### REQUIRED ACTION
Search the records below for the string "Power", and report each line that contains it.

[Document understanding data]
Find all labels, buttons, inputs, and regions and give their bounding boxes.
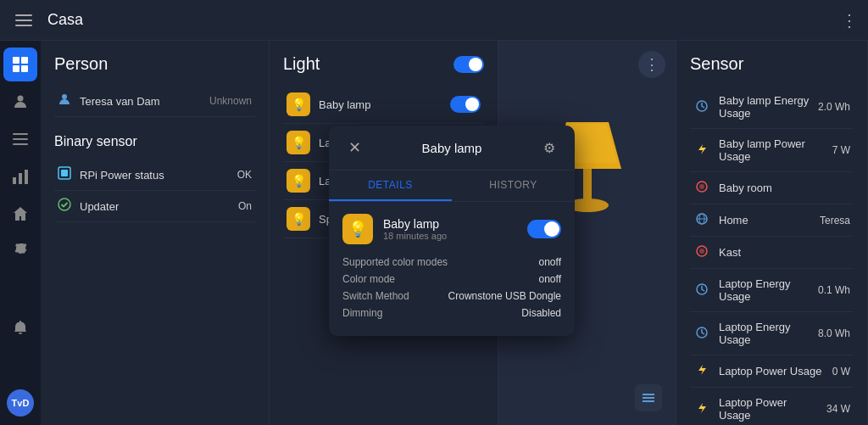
- svg-point-7: [18, 96, 24, 102]
- svg-rect-4: [21, 57, 28, 64]
- svg-rect-16: [61, 170, 68, 176]
- sensor-name-5: Laptop Energy Usage: [719, 277, 810, 303]
- sensor-icon-0: [693, 100, 710, 115]
- sensor-name-3: Home: [719, 214, 811, 226]
- sensor-icon-7: [693, 364, 710, 378]
- modal-prop-row-1: Color mode onoff: [342, 273, 561, 285]
- lamp-panel-dots[interactable]: ⋮: [638, 51, 665, 78]
- modal-tab-history[interactable]: HISTORY: [452, 171, 575, 201]
- nav-icon-chart[interactable]: [3, 159, 37, 193]
- sensor-row-6[interactable]: Laptop Energy Usage 8.0 Wh: [690, 312, 854, 355]
- sensor-row-4[interactable]: Kast: [690, 237, 854, 269]
- crownstone-icon: [635, 384, 662, 411]
- light-panel-title: Light: [283, 54, 320, 74]
- svg-rect-9: [13, 138, 28, 140]
- svg-point-29: [699, 249, 704, 254]
- light-main-toggle[interactable]: [453, 56, 484, 73]
- person-status: Unknown: [209, 95, 252, 107]
- binary-sensor-row-0[interactable]: RPi Power status OK: [54, 159, 255, 191]
- svg-rect-1: [15, 20, 32, 21]
- sensor-name-6: Laptop Energy Usage: [719, 321, 810, 346]
- person-panel: Person Teresa van Dam Unknown Binary sen…: [41, 41, 270, 425]
- sensor-name-4: Kast: [719, 246, 842, 259]
- nav-icon-grid[interactable]: [3, 48, 37, 81]
- binary-sensor-value-0: OK: [237, 169, 252, 181]
- nav-icon-bell[interactable]: [3, 310, 37, 344]
- svg-rect-6: [21, 65, 28, 72]
- binary-sensor-row-1[interactable]: Updater On: [54, 191, 255, 222]
- sensor-panel-title: Sensor: [690, 54, 854, 74]
- sensor-value-1: 7 W: [832, 144, 850, 156]
- left-nav: TvD: [0, 41, 41, 425]
- svg-rect-12: [19, 173, 22, 184]
- svg-rect-0: [15, 14, 32, 16]
- sensor-row-5[interactable]: Laptop Energy Usage 0.1 Wh: [690, 269, 854, 312]
- nav-icon-settings[interactable]: [3, 234, 37, 268]
- sensor-value-3: Teresa: [820, 215, 850, 226]
- modal-prop-val-0: onoff: [539, 256, 561, 268]
- person-panel-title: Person: [54, 54, 255, 74]
- nav-icon-person[interactable]: [3, 85, 37, 119]
- sensor-icon-6: [693, 327, 710, 341]
- modal-prop-val-2: Crownstone USB Dongle: [448, 290, 561, 302]
- topbar-menu-dots[interactable]: ⋮: [841, 10, 858, 31]
- sensor-name-1: Baby lamp Power Usage: [719, 137, 824, 163]
- topbar: Casa ⋮: [0, 0, 868, 41]
- user-avatar[interactable]: TvD: [7, 389, 34, 417]
- modal-tab-details[interactable]: DETAILS: [329, 171, 452, 201]
- svg-rect-11: [13, 177, 16, 184]
- modal-device-row: 💡 Baby lamp 18 minutes ago: [342, 214, 561, 244]
- modal-prop-row-2: Switch Method Crownstone USB Dongle: [342, 290, 561, 302]
- light-row-0[interactable]: 💡 Baby lamp: [283, 86, 484, 124]
- sensor-name-8: Laptop Power Usage: [719, 396, 818, 422]
- modal-gear-button[interactable]: ⚙: [537, 136, 561, 159]
- sensor-icon-1: [693, 143, 710, 158]
- light-name-0: Baby lamp: [319, 98, 442, 111]
- svg-rect-3: [13, 57, 19, 64]
- person-name: Teresa van Dam: [80, 95, 201, 108]
- binary-sensor-name-1: Updater: [80, 200, 230, 213]
- person-row[interactable]: Teresa van Dam Unknown: [54, 86, 255, 117]
- sensor-row-7[interactable]: Laptop Power Usage 0 W: [690, 355, 854, 388]
- sensor-value-5: 0.1 Wh: [818, 284, 850, 296]
- light-toggle-0[interactable]: [450, 96, 481, 113]
- modal-properties: Supported color modes onoff Color mode o…: [342, 256, 561, 319]
- modal-prop-key-3: Dimming: [342, 307, 382, 319]
- modal-device-time: 18 minutes ago: [383, 231, 447, 241]
- nav-icon-home[interactable]: [3, 197, 37, 231]
- svg-point-17: [58, 199, 70, 210]
- modal-close-button[interactable]: ✕: [342, 136, 366, 159]
- sensor-value-6: 8.0 Wh: [818, 327, 850, 339]
- sensor-row-2[interactable]: Baby room: [690, 172, 854, 204]
- app-title: Casa: [47, 11, 841, 29]
- modal-prop-key-0: Supported color modes: [342, 256, 448, 268]
- modal-prop-val-1: onoff: [539, 273, 561, 285]
- svg-rect-10: [13, 143, 28, 145]
- menu-icon[interactable]: [10, 7, 37, 34]
- sensor-icon-3: [693, 213, 710, 227]
- sensor-row-0[interactable]: Baby lamp Energy Usage 2.0 Wh: [690, 86, 854, 129]
- sensor-name-7: Laptop Power Usage: [719, 365, 824, 377]
- sensor-icon-8: [693, 402, 710, 417]
- modal-device-info: Baby lamp 18 minutes ago: [383, 217, 447, 241]
- modal-device-icon: 💡: [342, 214, 373, 244]
- binary-sensor-value-1: On: [238, 200, 252, 212]
- svg-rect-13: [25, 170, 28, 184]
- speaker-icon: 💡: [287, 207, 310, 231]
- modal-tabs: DETAILS HISTORY: [329, 171, 575, 202]
- svg-point-24: [699, 184, 704, 189]
- baby-lamp-modal: ✕ Baby lamp ⚙ DETAILS HISTORY 💡 Baby lam…: [329, 126, 575, 336]
- modal-prop-key-1: Color mode: [342, 273, 395, 285]
- person-icon: [58, 92, 71, 109]
- modal-prop-row-0: Supported color modes onoff: [342, 256, 561, 268]
- sensor-icon-2: [693, 181, 710, 195]
- binary-sensor-name-0: RPi Power status: [80, 169, 229, 182]
- sensor-row-1[interactable]: Baby lamp Power Usage 7 W: [690, 129, 854, 172]
- baby-lamp-icon: 💡: [287, 92, 310, 116]
- sensor-row-3[interactable]: Home Teresa: [690, 204, 854, 237]
- sensor-icon-4: [693, 245, 710, 260]
- sensor-row-8[interactable]: Laptop Power Usage 34 W: [690, 388, 854, 425]
- svg-rect-19: [583, 169, 592, 203]
- nav-icon-list[interactable]: [3, 122, 37, 156]
- modal-device-toggle[interactable]: [527, 220, 561, 238]
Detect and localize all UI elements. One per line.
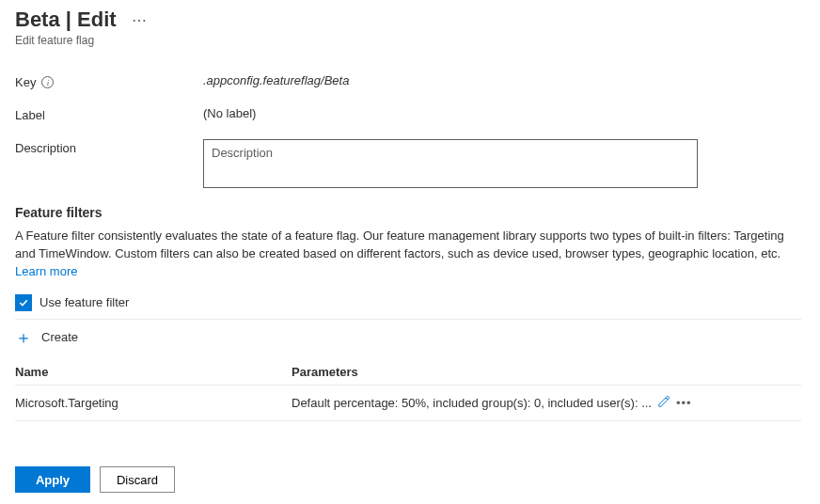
discard-button[interactable]: Discard bbox=[100, 466, 175, 493]
learn-more-link[interactable]: Learn more bbox=[15, 264, 77, 278]
table-row: Microsoft.Targeting Default percentage: … bbox=[15, 386, 801, 421]
plus-icon: ＋ bbox=[15, 329, 32, 346]
page-subtitle: Edit feature flag bbox=[15, 34, 801, 47]
label-value: (No label) bbox=[203, 106, 256, 120]
edit-icon[interactable] bbox=[657, 395, 670, 411]
filter-params: Default percentage: 50%, included group(… bbox=[292, 396, 652, 410]
create-filter-button[interactable]: ＋ Create bbox=[15, 329, 801, 346]
key-value: .appconfig.featureflag/Beta bbox=[203, 73, 349, 87]
page-title: Beta | Edit bbox=[15, 8, 117, 32]
apply-button[interactable]: Apply bbox=[15, 466, 90, 493]
label-label: Label bbox=[15, 108, 45, 122]
info-icon[interactable]: i bbox=[41, 76, 54, 88]
use-feature-filter-label: Use feature filter bbox=[39, 295, 129, 309]
create-label: Create bbox=[41, 330, 78, 344]
description-label: Description bbox=[15, 141, 76, 155]
use-feature-filter-checkbox[interactable] bbox=[15, 294, 32, 311]
checkmark-icon bbox=[18, 297, 29, 308]
description-input[interactable] bbox=[203, 139, 698, 188]
row-more-icon[interactable]: ••• bbox=[676, 396, 692, 410]
key-label: Key bbox=[15, 75, 36, 89]
filters-table-header: Name Parameters bbox=[15, 359, 801, 386]
feature-filters-description: A Feature filter consistently evaluates … bbox=[15, 228, 801, 281]
feature-filters-heading: Feature filters bbox=[15, 205, 801, 220]
header-more-icon[interactable]: ⋯ bbox=[128, 9, 150, 31]
col-params-header: Parameters bbox=[273, 365, 801, 379]
filter-name: Microsoft.Targeting bbox=[15, 396, 273, 410]
divider bbox=[15, 319, 801, 320]
col-name-header: Name bbox=[15, 365, 273, 379]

### EXERCISE ANSWER
- binary-sensor-row-0[interactable]: RPi Power status OK: [54, 159, 255, 191]
- sensor-name-1: Baby lamp Power Usage: [719, 137, 824, 163]
- sensor-name-8: Laptop Power Usage: [719, 396, 818, 422]
- sensor-row-7[interactable]: Laptop Power Usage 0 W: [690, 355, 854, 388]
- sensor-name-7: Laptop Power Usage: [719, 365, 824, 377]
- binary-sensor-name-0: RPi Power status: [80, 169, 229, 182]
- sensor-row-1[interactable]: Baby lamp Power Usage 7 W: [690, 129, 854, 172]
- sensor-row-8[interactable]: Laptop Power Usage 34 W: [690, 388, 854, 425]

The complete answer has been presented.